- [Aim of the exercise] The answer must be an exact copy of the records, with every picture removed.

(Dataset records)
════════════════

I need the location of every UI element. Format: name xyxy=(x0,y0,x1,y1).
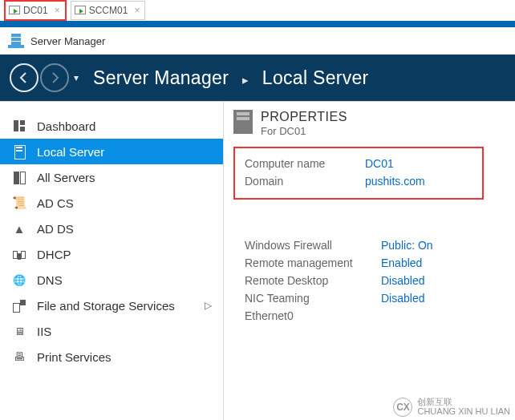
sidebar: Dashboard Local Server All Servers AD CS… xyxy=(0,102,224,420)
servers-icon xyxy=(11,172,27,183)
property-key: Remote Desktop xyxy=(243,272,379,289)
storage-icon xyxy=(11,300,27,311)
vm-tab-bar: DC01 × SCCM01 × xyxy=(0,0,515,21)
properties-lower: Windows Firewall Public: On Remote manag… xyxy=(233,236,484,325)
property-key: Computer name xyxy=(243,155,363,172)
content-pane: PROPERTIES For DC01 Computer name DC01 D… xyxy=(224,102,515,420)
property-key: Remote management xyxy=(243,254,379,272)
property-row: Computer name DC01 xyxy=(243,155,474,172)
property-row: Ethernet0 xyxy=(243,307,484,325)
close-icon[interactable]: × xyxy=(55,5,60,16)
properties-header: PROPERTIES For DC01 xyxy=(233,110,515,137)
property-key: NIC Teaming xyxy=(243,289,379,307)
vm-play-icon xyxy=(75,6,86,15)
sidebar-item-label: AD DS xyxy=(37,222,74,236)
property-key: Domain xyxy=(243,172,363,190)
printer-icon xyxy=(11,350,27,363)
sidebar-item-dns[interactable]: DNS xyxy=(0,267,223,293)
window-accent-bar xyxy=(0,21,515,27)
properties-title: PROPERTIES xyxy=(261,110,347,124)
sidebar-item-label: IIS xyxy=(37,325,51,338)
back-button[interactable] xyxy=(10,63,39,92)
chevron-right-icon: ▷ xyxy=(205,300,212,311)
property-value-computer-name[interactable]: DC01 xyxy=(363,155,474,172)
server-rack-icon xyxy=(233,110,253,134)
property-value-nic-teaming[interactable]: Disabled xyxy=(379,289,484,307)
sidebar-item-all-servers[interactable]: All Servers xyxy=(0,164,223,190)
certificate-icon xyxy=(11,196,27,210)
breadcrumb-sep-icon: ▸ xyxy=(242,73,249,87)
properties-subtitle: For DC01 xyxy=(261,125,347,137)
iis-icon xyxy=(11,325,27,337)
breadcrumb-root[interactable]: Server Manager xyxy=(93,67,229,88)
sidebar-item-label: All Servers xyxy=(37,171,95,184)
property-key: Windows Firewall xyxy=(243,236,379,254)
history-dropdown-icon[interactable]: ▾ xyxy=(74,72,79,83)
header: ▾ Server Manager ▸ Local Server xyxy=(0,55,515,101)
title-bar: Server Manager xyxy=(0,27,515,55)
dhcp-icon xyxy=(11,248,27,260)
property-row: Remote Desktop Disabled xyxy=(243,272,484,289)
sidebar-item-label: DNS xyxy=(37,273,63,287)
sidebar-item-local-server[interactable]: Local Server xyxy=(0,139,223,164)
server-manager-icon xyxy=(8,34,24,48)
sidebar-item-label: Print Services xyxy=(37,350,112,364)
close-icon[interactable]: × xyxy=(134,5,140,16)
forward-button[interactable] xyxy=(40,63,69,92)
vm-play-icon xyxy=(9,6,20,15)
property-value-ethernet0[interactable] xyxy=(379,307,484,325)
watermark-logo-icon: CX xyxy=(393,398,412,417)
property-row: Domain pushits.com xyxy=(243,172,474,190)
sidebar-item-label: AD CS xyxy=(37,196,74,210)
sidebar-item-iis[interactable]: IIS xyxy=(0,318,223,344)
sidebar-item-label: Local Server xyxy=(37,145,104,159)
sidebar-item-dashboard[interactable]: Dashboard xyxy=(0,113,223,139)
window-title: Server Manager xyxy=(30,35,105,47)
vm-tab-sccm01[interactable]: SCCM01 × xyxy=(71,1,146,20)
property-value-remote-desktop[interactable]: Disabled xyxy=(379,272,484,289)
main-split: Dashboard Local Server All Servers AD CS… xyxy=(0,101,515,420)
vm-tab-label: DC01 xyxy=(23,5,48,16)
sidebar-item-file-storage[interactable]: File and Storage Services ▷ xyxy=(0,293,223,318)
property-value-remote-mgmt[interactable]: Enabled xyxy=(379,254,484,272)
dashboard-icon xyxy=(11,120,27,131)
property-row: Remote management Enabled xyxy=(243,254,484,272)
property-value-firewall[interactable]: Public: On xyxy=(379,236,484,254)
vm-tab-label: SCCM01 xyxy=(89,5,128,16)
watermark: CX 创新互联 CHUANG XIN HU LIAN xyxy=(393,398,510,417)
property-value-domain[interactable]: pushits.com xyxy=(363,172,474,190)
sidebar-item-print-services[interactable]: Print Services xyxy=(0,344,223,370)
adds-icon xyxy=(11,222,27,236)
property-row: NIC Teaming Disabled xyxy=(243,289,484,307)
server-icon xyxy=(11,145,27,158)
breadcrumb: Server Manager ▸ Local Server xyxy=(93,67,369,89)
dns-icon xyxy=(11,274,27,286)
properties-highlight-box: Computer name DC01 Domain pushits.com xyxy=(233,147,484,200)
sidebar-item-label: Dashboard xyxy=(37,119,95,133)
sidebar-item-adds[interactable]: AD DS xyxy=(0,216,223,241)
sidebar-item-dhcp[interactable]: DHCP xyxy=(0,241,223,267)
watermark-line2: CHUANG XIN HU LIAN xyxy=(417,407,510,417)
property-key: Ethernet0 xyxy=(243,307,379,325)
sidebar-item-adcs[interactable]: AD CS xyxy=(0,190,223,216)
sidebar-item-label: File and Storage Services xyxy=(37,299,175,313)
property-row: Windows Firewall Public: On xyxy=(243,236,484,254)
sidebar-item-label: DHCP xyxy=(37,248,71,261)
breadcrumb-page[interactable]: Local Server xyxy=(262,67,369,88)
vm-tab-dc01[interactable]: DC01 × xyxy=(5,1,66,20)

════════════════

- [Task answer]
I need the location of every UI element. Format: name xyxy=(x0,y0,x1,y1).
sidebar: Dashboard Local Server All Servers AD CS… xyxy=(0,102,224,420)
servers-icon xyxy=(11,172,27,183)
property-key: Remote Desktop xyxy=(243,272,379,289)
storage-icon xyxy=(11,300,27,311)
vm-tab-bar: DC01 × SCCM01 × xyxy=(0,0,515,21)
properties-lower: Windows Firewall Public: On Remote manag… xyxy=(233,236,484,325)
property-key: Computer name xyxy=(243,155,363,172)
content-pane: PROPERTIES For DC01 Computer name DC01 D… xyxy=(224,102,515,420)
property-key: Remote management xyxy=(243,254,379,272)
property-row: Computer name DC01 xyxy=(243,155,474,172)
property-row: Ethernet0 xyxy=(243,307,484,325)
close-icon[interactable]: × xyxy=(55,5,60,16)
properties-header: PROPERTIES For DC01 xyxy=(233,110,515,137)
property-key: NIC Teaming xyxy=(243,289,379,307)
vm-play-icon xyxy=(75,6,86,15)
sidebar-item-label: AD DS xyxy=(37,222,74,236)
property-key: Domain xyxy=(243,172,363,190)
printer-icon xyxy=(11,350,27,363)
sidebar-item-dns[interactable]: DNS xyxy=(0,267,223,293)
window-accent-bar xyxy=(0,21,515,27)
properties-title: PROPERTIES xyxy=(261,110,347,124)
sidebar-item-label: IIS xyxy=(37,325,51,338)
back-button[interactable] xyxy=(10,63,39,92)
chevron-right-icon: ▷ xyxy=(205,300,212,311)
property-value-computer-name[interactable]: DC01 xyxy=(363,155,474,172)
server-rack-icon xyxy=(233,110,253,134)
property-value-nic-teaming[interactable]: Disabled xyxy=(379,289,484,307)
sidebar-item-all-servers[interactable]: All Servers xyxy=(0,164,223,190)
certificate-icon xyxy=(11,196,27,210)
breadcrumb-sep-icon: ▸ xyxy=(242,73,249,87)
properties-subtitle: For DC01 xyxy=(261,125,347,137)
iis-icon xyxy=(11,325,27,337)
breadcrumb-root[interactable]: Server Manager xyxy=(93,67,229,88)
sidebar-item-label: All Servers xyxy=(37,171,95,184)
property-key: Windows Firewall xyxy=(243,236,379,254)
history-dropdown-icon[interactable]: ▾ xyxy=(74,72,79,83)
header: ▾ Server Manager ▸ Local Server xyxy=(0,55,515,101)
title-bar: Server Manager xyxy=(0,27,515,55)
dhcp-icon xyxy=(11,248,27,260)
property-row: Remote Desktop Disabled xyxy=(243,272,484,289)
sidebar-item-label: DNS xyxy=(37,273,63,287)
sidebar-item-local-server[interactable]: Local Server xyxy=(0,139,223,164)
server-manager-icon xyxy=(8,34,24,48)
sidebar-item-label: Print Services xyxy=(37,350,112,364)
close-icon[interactable]: × xyxy=(134,5,140,16)
forward-button[interactable] xyxy=(40,63,69,92)
vm-play-icon xyxy=(9,6,20,15)
property-value-ethernet0[interactable] xyxy=(379,307,484,325)
watermark-logo-icon: CX xyxy=(393,398,412,417)
property-row: Domain pushits.com xyxy=(243,172,474,190)
sidebar-item-label: AD CS xyxy=(37,196,74,210)
sidebar-item-iis[interactable]: IIS xyxy=(0,318,223,344)
sidebar-item-label: Local Server xyxy=(37,145,104,159)
sidebar-item-dashboard[interactable]: Dashboard xyxy=(0,113,223,139)
window-title: Server Manager xyxy=(30,35,105,47)
vm-tab-sccm01[interactable]: SCCM01 × xyxy=(71,1,146,20)
property-value-remote-desktop[interactable]: Disabled xyxy=(379,272,484,289)
main-split: Dashboard Local Server All Servers AD CS… xyxy=(0,101,515,420)
vm-tab-label: DC01 xyxy=(23,5,48,16)
sidebar-item-file-storage[interactable]: File and Storage Services ▷ xyxy=(0,293,223,318)
property-value-remote-mgmt[interactable]: Enabled xyxy=(379,254,484,272)
dashboard-icon xyxy=(11,120,27,131)
property-row: Remote management Enabled xyxy=(243,254,484,272)
property-value-firewall[interactable]: Public: On xyxy=(379,236,484,254)
vm-tab-label: SCCM01 xyxy=(89,5,128,16)
watermark: CX 创新互联 CHUANG XIN HU LIAN xyxy=(393,398,510,417)
property-value-domain[interactable]: pushits.com xyxy=(363,172,474,190)
sidebar-item-print-services[interactable]: Print Services xyxy=(0,344,223,370)
adds-icon xyxy=(11,222,27,236)
property-row: NIC Teaming Disabled xyxy=(243,289,484,307)
server-icon xyxy=(11,145,27,158)
breadcrumb: Server Manager ▸ Local Server xyxy=(93,67,369,89)
dns-icon xyxy=(11,274,27,286)
properties-highlight-box: Computer name DC01 Domain pushits.com xyxy=(233,147,484,200)
sidebar-item-label: Dashboard xyxy=(37,119,95,133)
sidebar-item-adds[interactable]: AD DS xyxy=(0,216,223,241)
sidebar-item-dhcp[interactable]: DHCP xyxy=(0,241,223,267)
watermark-line2: CHUANG XIN HU LIAN xyxy=(417,407,510,417)
property-key: Ethernet0 xyxy=(243,307,379,325)
sidebar-item-adcs[interactable]: AD CS xyxy=(0,190,223,216)
sidebar-item-label: File and Storage Services xyxy=(37,299,175,313)
property-row: Windows Firewall Public: On xyxy=(243,236,484,254)
sidebar-item-label: DHCP xyxy=(37,248,71,261)
breadcrumb-page[interactable]: Local Server xyxy=(262,67,369,88)
vm-tab-dc01[interactable]: DC01 × xyxy=(5,1,66,20)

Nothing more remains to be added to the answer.